§ **Exercise requirements**
What you hand back must match the records word for word, with no pictures.

Segment Start: Provided entries

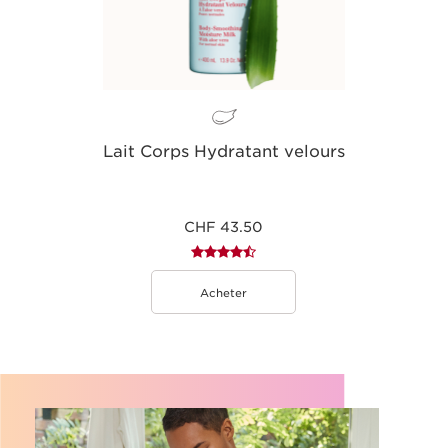
Lait Corps Hydratant velours
CHF 43.50
Acheter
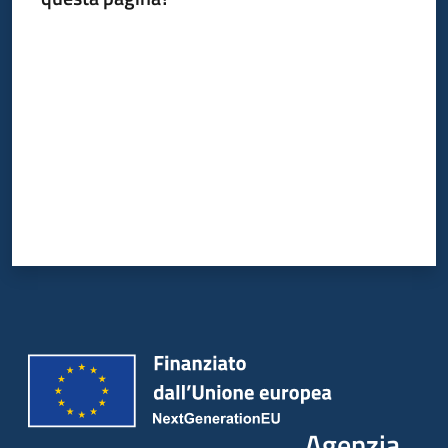
Valuta da 1 a 5 stelle
Agenzia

Segment End: Provided entries

§ **Exercise result**
Lait Corps Hydratant velours
CHF 43.50
Acheter
Valuta da 1 a 5 stelle
Agenzia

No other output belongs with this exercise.